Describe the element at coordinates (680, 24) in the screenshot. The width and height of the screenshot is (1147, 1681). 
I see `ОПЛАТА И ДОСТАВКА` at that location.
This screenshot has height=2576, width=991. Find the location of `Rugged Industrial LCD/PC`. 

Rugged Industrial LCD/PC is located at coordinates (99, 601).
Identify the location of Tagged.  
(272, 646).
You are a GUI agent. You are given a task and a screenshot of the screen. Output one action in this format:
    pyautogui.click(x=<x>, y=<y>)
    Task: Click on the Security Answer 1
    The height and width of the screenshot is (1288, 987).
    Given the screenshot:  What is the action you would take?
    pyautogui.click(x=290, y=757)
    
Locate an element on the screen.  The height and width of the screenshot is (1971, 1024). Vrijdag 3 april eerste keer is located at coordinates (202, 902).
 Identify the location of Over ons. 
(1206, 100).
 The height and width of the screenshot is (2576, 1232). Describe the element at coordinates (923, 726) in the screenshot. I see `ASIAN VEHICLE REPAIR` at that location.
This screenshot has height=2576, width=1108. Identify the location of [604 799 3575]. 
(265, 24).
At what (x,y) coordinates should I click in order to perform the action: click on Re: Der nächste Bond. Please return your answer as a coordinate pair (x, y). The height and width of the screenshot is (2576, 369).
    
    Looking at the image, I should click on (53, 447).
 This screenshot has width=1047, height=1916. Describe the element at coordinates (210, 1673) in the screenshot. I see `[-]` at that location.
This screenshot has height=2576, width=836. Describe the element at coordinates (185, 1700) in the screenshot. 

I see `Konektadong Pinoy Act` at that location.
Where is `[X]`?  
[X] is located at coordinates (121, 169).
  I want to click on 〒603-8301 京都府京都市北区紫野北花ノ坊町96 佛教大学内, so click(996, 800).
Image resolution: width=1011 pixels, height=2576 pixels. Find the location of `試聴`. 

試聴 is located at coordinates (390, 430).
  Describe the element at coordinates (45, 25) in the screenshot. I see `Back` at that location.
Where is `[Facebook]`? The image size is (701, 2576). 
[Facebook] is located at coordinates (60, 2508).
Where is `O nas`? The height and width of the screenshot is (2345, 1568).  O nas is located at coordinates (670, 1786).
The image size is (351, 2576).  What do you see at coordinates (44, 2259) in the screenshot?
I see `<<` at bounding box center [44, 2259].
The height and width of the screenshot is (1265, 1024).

━━━

What you have to do:
Your job here is to copy the entries above exactly.

Solution:
Describe the element at coordinates (680, 24) in the screenshot. The width and height of the screenshot is (1147, 1681). 
I see `ОПЛАТА И ДОСТАВКА` at that location.
This screenshot has height=2576, width=991. Find the location of `Rugged Industrial LCD/PC`. 

Rugged Industrial LCD/PC is located at coordinates (99, 601).
Identify the location of Tagged.  
(272, 646).
You are a GUI agent. You are given a task and a screenshot of the screen. Output one action in this format:
    pyautogui.click(x=<x>, y=<y>)
    Task: Click on the Security Answer 1
    The height and width of the screenshot is (1288, 987).
    Given the screenshot:  What is the action you would take?
    pyautogui.click(x=290, y=757)
    
Locate an element on the screen.  The height and width of the screenshot is (1971, 1024). Vrijdag 3 april eerste keer is located at coordinates (202, 902).
 Identify the location of Over ons. 
(1206, 100).
 The height and width of the screenshot is (2576, 1232). Describe the element at coordinates (923, 726) in the screenshot. I see `ASIAN VEHICLE REPAIR` at that location.
This screenshot has height=2576, width=1108. Identify the location of [604 799 3575]. 
(265, 24).
At what (x,y) coordinates should I click in order to perform the action: click on Re: Der nächste Bond. Please return your answer as a coordinate pair (x, y). The height and width of the screenshot is (2576, 369).
    
    Looking at the image, I should click on (53, 447).
 This screenshot has width=1047, height=1916. Describe the element at coordinates (210, 1673) in the screenshot. I see `[-]` at that location.
This screenshot has height=2576, width=836. Describe the element at coordinates (185, 1700) in the screenshot. 

I see `Konektadong Pinoy Act` at that location.
Where is `[X]`?  
[X] is located at coordinates (121, 169).
  I want to click on 〒603-8301 京都府京都市北区紫野北花ノ坊町96 佛教大学内, so click(996, 800).
Image resolution: width=1011 pixels, height=2576 pixels. Find the location of `試聴`. 

試聴 is located at coordinates (390, 430).
  Describe the element at coordinates (45, 25) in the screenshot. I see `Back` at that location.
Where is `[Facebook]`? The image size is (701, 2576). 
[Facebook] is located at coordinates (60, 2508).
Where is `O nas`? The height and width of the screenshot is (2345, 1568).  O nas is located at coordinates (670, 1786).
The image size is (351, 2576).  What do you see at coordinates (44, 2259) in the screenshot?
I see `<<` at bounding box center [44, 2259].
The height and width of the screenshot is (1265, 1024).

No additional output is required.